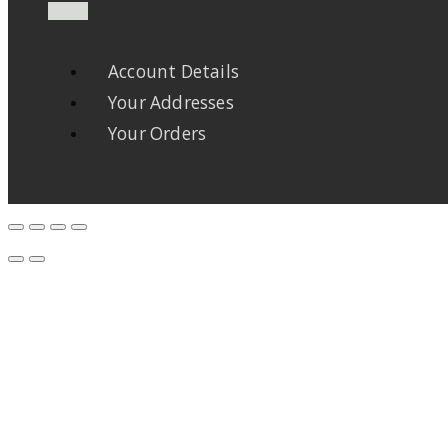
Account Details
Your Addresses
Your Orders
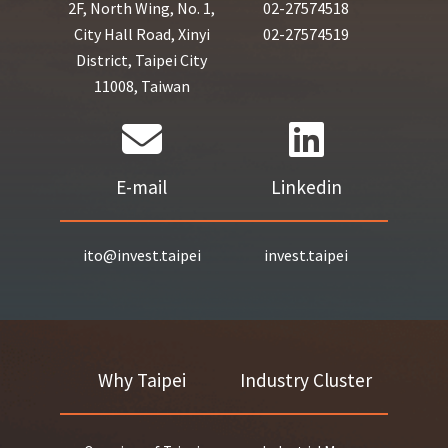
2F, North Wing, No. 1,
02-27574518
City Hall Road, Xinyi
02-27574519
District, Taipei City
11008, Taiwan
E-mail
Linkedin
ito@invest.taipei
invest.taipei
Why Taipei
Industry Cluster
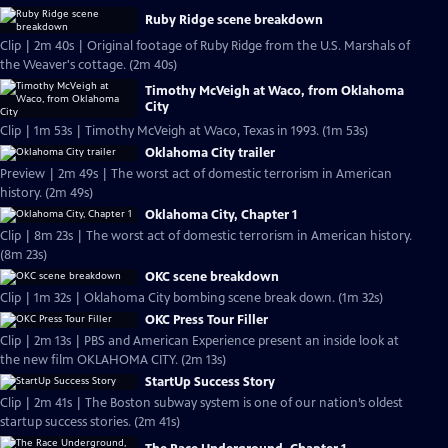
Ruby Ridge scene breakdown
Clip | 2m 40s | Original footage of Ruby Ridge from the U.S. Marshals of
the Weaver's cottage. (2m 40s)
Timothy McVeigh at Waco, from Oklahoma
City
Clip | 1m 53s | Timothy McVeigh at Waco, Texas in 1993. (1m 53s)
Oklahoma City trailer
Preview | 2m 49s | The worst act of domestic terrorism in American
history. (2m 49s)
Oklahoma City, Chapter 1
Clip | 8m 23s | The worst act of domestic terrorism in American history.
(8m 23s)
OKC scene breakdown
Clip | 1m 32s | Oklahoma City bombing scene break down. (1m 32s)
OKC Press Tour Filler
Clip | 2m 13s | PBS and American Experience present an inside look at
the new film OKLAHOMA CITY. (2m 13s)
StartUp Success Story
Clip | 2m 41s | The Boston subway system is one of our nation’s oldest
startup success stories. (2m 41s)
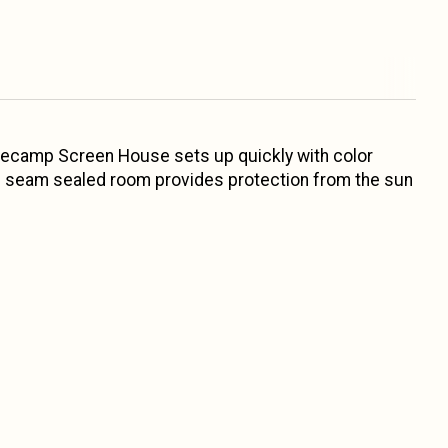
asecamp Screen House sets up quickly with color
 and seam sealed room provides protection from the sun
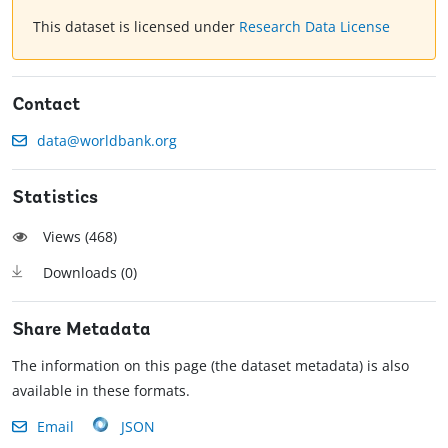
This dataset is licensed under
Research Data License
Contact
data@worldbank.org
Statistics
Views (
468
)
Downloads (
0
)
Share Metadata
The information on this page (the dataset metadata) is also
available in these formats.
Email
JSON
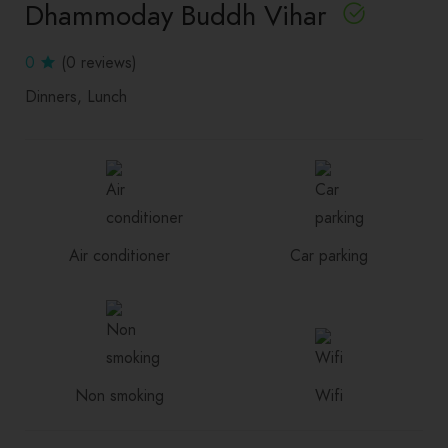
Dhammoday Buddh Vihar
0
(0 reviews)
Dinners
Lunch
Air conditioner
Car parking
Non smoking
Wifi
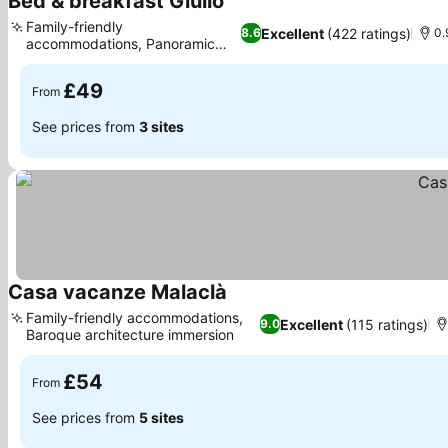
Bed & breakfast Giulio
See prices
Family-friendly
Excellent
(422 ratings)
8.6
0.
accommodations, Panoramic
See prices
terrace views
£49
From
See prices from
3 sites
Casa vacanze Malaclà
See prices
Family-friendly accommodations,
Excellent
(115 ratings)
9.0
Baroque architecture immersion
See prices
£54
From
See prices from
5 sites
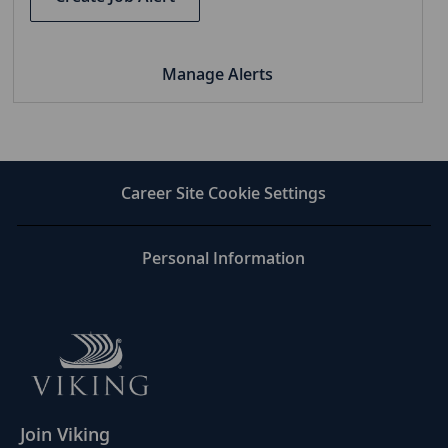
Manage Alerts
Career Site Cookie Settings
Personal Information
Join Viking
════════════════════
* _Directions_
Copy each line above containing the string "McVeigh".

* _Result_
Timothy McVeigh at Waco, from Oklahoma
Clip | 1m 53s | Timothy McVeigh at Waco, Texas in 1993. (1m 53s)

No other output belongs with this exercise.